Extracted page text data ->
═══
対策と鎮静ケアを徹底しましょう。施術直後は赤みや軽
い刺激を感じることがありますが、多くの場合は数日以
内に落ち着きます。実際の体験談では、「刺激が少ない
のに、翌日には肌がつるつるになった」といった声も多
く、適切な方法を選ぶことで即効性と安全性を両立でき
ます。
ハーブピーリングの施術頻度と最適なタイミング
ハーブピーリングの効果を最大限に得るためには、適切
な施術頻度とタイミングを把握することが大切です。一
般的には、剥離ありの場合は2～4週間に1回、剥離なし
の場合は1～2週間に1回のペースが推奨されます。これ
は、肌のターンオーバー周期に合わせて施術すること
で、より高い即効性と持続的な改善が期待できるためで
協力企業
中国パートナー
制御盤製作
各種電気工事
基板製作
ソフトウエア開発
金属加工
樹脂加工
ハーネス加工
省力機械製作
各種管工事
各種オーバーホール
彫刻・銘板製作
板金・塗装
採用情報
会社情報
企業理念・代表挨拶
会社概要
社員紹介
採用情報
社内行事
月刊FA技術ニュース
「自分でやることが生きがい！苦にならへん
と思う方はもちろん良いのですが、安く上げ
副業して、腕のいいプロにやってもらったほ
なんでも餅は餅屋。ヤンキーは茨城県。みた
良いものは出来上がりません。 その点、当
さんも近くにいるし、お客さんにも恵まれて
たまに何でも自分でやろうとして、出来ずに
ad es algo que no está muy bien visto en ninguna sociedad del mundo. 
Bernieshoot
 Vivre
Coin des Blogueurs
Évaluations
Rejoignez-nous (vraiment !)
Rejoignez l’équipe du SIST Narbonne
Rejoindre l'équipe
═══
Task requirements ->
Every line with "équipe" in it should be copied from the entries.

Output ->
Rejoignez l’équipe du SIST Narbonne
Rejoindre l'équipe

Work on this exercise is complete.